On Monday, the Delhi government’s department of women and child development (WCD) unveiled a rehabilitation plan for the juvenile – who is over 20 years now – under which it will give him a one-time financial grant of Rs 10,000 and arrange for a sewing machine so that he can rent a tailoring shop. The move provoked objections from the Centre which remained apprehensive about his “mental condition” and wanted his detention extended. The court reserved its order on the issue.
“The juvenile in Nirbhaya case needs to be supported financially, jointly by his parents and by the Delhi government,” the WCD department said in a report, adding that he needed help to sustain a business for an initial period of at least six months and meet expenses such renting a shop and procuring tailoring material, a signboard for his shop, receipt books, hangers etc.
‘No one knows his mental state’
The WCD department said, one day before the youth’s release, his parents and close relatives should be brought to Delhi at the government’s expense and accompanied by WCD officials, “in a safe and secure manner, preferably in a private taxi”. The report says officials can then accompany him to his home state “in a private taxi other than the one in which they were brought to Delhi, in absolute confidentiality”.
The department plans to visit his village again, before giving a report to the Juvenile Justice Board and the government
Picking holes in the WCD plan, additional solicitor general Sanjay Jain urged the court to postpone his release and questioned the Delhi government’s silence on his “condition” and the fears raised in the IB report. The ASG maintained that the juvenile shouldn’t be released till the management committee appointed under the Juvenile Justice Act answers some key queries. He sought an extension of the juvenile’s stay till the time all “missing aspects” in the post-release plan are taken into account. The 20-year-old, who has served the maximum detention period of three years permitted under the Juvenile Justice Act, is scheduled to be released on December 20.
“Proper check ups have not been put in place by the management committee. What is his mental condition, no one knows. Is he willing to join the societal mainstream in view of the IB report and what are the follow up action contemplated once he is released. All these aspects are completely missing,” the ASG submitted before a bench of Chief Justice G Rohini and Justice Jayant Nath.
After hearing the arguments briefly the court reserved its verdict on BJP leader Subramanian Swamy’s petition seeking a stay on the juvenile’s release on the ground that he poses a threat to society in light of the IB report.
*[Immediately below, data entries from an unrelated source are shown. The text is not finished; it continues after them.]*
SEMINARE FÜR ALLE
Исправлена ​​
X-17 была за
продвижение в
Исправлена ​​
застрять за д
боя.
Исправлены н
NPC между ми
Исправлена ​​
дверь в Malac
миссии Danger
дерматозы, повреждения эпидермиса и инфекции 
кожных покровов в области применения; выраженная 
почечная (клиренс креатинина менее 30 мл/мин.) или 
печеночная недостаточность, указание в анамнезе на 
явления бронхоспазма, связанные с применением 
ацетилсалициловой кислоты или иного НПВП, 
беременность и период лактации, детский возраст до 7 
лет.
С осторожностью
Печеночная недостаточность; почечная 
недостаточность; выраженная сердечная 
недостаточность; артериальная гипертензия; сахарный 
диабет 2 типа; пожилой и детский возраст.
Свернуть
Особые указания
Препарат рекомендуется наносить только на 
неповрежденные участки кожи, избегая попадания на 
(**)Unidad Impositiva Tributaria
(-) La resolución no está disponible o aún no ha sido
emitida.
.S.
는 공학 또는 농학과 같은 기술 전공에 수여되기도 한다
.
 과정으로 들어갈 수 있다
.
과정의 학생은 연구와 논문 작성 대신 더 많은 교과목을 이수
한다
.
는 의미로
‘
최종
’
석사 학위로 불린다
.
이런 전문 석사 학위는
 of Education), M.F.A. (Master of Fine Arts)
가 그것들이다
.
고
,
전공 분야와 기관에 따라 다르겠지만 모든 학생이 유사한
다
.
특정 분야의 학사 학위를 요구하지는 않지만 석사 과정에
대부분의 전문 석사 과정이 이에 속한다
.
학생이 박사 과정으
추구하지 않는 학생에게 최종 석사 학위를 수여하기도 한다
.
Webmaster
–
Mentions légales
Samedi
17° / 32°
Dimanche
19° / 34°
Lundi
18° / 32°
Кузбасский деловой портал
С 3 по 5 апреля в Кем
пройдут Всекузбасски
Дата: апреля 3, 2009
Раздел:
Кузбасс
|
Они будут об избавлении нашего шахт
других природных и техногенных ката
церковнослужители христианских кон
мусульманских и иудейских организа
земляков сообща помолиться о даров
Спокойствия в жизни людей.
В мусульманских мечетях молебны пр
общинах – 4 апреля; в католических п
In his plea, Swamy argued that though the juvenile’s term may have ended, but the court can “circumscribe” his movements.
Wrapping up its hearing, the court indicated it will take into account the IB report and the rehabilitation plan filed by Delhi government before taking a call on the juvenile’s release. In his petition, Swamy has claimed that there is lacuna in the Juvenile Justice (Care and Protection of Children) Act 2000, as amended in 2011. He contended that “no provision has been made in the Act to provide for vicious unregenerate convicted juveniles who despite having undergone the reformation process for the maximum penalty of three years custody in a special home, continue to be a menace to society”.
“It is learnt that there is a report of the home ministry of wherefrom it emerges that this juvenile has not reformed but has become worse, having been radicalised by association with another juvenile convicted of involvement in the 2011 Delhi high court blast,” the plea said. Swamy also said in the petition that the JJ Board should be given some “teeth to deal with such a case of an unreformed juvenile criminal”.
The Supreme Court had earlier rejected Swamy’s petition challenging the constitutional validity of the Juvenile Justice (Care and Protection of Children) Act 2000.